#### EXERCISE:
Provide the number of lines in the entries below containing "resources", with no further words.
*** PROVIDED MATERIAL ***
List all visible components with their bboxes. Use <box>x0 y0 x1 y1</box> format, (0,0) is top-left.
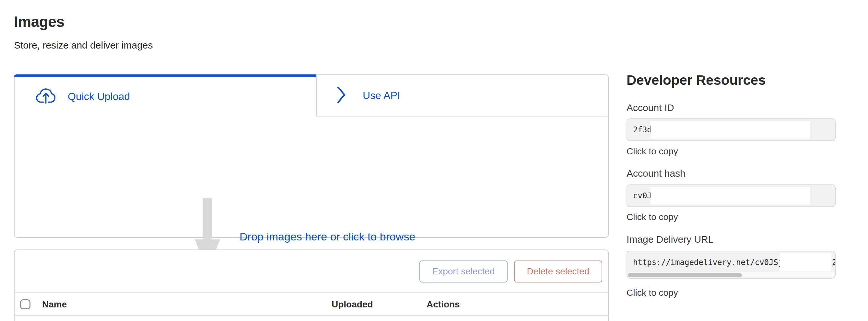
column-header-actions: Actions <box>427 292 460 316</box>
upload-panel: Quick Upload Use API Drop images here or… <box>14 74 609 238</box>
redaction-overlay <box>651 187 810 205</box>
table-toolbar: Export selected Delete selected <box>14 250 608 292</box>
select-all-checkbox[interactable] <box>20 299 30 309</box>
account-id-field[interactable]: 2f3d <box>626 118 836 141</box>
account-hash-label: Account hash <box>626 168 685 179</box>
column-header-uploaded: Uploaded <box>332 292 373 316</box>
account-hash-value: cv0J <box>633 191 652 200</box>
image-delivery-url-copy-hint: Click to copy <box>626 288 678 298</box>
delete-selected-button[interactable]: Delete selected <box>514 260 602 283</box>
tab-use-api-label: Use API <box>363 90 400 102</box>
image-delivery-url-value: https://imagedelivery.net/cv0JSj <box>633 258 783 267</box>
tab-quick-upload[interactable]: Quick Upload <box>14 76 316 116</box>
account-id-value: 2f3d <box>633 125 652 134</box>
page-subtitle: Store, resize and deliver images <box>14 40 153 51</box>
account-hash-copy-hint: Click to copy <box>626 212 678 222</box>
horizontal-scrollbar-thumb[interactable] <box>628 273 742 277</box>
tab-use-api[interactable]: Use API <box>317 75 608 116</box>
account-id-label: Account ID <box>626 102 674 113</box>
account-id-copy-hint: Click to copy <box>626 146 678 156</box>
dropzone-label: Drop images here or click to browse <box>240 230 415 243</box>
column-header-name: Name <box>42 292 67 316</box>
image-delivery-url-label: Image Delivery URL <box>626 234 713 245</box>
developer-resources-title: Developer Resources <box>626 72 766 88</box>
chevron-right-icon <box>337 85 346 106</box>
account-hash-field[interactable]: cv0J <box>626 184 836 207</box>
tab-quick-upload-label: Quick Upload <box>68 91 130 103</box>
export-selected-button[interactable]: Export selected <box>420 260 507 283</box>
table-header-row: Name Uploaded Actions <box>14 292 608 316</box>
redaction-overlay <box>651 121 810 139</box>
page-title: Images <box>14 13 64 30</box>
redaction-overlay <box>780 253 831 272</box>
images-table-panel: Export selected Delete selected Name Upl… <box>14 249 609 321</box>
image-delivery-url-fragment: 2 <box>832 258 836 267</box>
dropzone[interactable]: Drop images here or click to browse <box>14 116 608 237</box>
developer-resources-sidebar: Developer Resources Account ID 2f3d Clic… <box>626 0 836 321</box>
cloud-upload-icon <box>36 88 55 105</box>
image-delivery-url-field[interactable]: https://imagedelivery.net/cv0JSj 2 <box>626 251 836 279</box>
*** End of PROVIDED MATERIAL ***
*** PROVIDED MATERIAL ***
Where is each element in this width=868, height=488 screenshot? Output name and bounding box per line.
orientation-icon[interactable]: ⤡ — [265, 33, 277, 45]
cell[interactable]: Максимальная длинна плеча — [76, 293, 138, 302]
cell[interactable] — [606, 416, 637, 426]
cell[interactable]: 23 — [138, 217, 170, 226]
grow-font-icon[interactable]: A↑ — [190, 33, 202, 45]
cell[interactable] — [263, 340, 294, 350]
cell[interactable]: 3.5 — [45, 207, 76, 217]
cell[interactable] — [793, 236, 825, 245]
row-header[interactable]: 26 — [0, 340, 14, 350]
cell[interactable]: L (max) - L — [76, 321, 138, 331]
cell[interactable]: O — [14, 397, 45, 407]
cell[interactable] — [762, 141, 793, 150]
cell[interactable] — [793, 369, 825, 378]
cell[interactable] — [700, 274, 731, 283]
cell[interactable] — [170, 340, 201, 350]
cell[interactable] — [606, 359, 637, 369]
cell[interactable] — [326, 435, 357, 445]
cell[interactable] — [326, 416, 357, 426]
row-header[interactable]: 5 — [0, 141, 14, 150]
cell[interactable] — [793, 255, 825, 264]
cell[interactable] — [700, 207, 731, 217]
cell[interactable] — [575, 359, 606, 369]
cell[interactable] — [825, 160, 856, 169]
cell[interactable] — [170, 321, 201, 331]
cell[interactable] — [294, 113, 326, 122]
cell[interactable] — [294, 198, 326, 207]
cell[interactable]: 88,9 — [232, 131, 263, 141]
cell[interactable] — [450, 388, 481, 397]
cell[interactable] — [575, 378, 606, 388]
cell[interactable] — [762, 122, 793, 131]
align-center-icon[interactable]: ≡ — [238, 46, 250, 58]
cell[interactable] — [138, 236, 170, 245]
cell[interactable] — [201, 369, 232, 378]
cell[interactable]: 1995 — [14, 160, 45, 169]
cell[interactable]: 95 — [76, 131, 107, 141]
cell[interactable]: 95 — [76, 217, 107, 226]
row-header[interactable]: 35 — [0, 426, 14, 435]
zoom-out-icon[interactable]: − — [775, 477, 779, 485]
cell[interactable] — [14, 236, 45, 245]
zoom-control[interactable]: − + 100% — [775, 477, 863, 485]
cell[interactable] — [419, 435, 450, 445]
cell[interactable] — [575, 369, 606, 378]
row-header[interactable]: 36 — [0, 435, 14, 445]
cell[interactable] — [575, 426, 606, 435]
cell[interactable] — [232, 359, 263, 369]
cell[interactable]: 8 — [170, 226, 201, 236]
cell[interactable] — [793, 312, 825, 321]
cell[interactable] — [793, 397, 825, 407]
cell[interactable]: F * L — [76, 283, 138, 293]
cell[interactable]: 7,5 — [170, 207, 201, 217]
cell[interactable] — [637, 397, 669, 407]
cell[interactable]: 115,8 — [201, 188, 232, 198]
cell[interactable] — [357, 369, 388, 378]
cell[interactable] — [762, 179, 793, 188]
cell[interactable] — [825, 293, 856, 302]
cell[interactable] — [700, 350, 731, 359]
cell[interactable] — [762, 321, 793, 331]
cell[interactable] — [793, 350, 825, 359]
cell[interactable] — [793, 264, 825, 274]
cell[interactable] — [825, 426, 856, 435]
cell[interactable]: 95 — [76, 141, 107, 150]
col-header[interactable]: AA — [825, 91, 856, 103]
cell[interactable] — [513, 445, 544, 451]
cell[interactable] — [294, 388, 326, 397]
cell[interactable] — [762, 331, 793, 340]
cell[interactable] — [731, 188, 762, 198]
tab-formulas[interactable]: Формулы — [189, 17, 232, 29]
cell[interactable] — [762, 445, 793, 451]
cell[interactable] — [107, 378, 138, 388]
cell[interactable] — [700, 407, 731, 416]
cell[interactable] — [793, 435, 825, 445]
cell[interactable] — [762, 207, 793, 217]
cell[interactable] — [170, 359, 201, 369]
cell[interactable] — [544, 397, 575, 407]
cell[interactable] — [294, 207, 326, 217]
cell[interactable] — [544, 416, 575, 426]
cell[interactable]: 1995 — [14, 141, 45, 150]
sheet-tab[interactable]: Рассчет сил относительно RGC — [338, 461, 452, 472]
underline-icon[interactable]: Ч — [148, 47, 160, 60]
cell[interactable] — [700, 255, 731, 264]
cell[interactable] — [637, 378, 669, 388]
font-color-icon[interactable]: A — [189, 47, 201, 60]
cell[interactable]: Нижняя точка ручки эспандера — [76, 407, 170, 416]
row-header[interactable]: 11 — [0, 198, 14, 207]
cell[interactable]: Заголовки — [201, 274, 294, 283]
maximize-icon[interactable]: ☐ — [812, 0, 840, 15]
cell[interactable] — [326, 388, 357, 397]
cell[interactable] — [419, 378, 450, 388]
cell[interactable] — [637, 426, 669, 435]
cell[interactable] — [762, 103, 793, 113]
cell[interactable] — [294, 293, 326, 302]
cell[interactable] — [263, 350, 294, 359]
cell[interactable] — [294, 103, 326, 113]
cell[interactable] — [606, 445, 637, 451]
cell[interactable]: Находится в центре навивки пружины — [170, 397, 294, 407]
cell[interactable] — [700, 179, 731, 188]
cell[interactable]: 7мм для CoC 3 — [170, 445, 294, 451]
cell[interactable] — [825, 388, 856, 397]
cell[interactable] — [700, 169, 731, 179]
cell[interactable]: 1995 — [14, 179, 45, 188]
*** End of PROVIDED MATERIAL ***
#### EXERCISE ANSWER:
2